Não. Um estudo genético não determina qual é o desporto mais adequado para uma pessoa nem prevê o seu desempenho. O que pode fornecer é informação sobre determinadas características relacionadas com a resposta ao treino, a recuperação ou o metabolismo energético, que pode ser útil para personalizar a preparação física.
É necessário realizar o estudo genético mais do que uma vez?
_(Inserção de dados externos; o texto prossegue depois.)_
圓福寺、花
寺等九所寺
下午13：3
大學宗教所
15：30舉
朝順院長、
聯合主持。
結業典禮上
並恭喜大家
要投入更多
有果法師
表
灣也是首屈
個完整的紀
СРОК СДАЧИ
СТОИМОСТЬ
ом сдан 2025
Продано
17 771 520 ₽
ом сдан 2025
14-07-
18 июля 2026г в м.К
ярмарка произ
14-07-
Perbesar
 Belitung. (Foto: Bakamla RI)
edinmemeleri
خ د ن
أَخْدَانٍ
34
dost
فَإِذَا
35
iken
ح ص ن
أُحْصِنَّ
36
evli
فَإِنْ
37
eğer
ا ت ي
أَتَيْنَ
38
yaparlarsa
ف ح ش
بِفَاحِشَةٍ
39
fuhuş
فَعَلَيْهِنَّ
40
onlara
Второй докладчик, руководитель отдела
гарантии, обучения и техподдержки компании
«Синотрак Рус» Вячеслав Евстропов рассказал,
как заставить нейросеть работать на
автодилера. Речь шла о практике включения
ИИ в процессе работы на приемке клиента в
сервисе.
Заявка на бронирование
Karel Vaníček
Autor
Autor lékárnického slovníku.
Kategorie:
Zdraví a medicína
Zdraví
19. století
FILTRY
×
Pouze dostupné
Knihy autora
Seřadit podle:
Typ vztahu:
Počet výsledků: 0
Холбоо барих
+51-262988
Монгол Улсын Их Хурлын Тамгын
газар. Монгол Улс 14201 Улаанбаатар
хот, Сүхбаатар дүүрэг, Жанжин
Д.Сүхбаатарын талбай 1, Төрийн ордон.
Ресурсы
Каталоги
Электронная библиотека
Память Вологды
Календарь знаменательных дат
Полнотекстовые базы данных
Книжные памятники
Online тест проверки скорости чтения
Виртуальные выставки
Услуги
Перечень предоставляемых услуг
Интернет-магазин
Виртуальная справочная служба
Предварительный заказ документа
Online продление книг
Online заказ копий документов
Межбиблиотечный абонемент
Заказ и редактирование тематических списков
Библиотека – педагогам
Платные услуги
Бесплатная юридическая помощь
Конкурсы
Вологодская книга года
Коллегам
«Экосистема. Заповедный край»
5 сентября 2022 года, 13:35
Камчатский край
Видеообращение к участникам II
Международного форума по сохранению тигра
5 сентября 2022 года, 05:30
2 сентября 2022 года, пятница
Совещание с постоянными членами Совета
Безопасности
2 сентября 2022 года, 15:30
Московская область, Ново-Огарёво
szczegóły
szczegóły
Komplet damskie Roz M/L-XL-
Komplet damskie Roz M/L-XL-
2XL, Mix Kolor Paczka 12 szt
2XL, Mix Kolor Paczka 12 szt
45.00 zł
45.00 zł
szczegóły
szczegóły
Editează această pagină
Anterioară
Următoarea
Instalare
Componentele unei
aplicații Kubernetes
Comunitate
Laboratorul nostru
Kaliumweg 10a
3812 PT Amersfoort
Não. O ADN permanece estável ao longo da vida, pelo que este tipo de análise é normalmente realizado apenas uma vez. Os resultados podem continuar a ser utilizados para adaptar o planeamento desportivo em diferentes fases da vida ou perante novos objetivos de treino.
Em resumo
Não existe uma resposta única à questão de saber se uma pessoa tem mais predisposição para a força ou para a resistência. Ambas as capacidades podem ser desenvolvidas através do treino e dependem de vários fatores. No entanto, a genética é uma das peças que ajuda a explicar porque é que cada organismo responde de forma diferente ao exercício.
Conhecer estas informações pode ser útil para compreender melhor as capacidades individuais e avançar para um treino mais personalizado, tendo sempre em conta que o desempenho desportivo resulta da combinação entre a genética, o treino, a alimentação, o descanso e a consistência.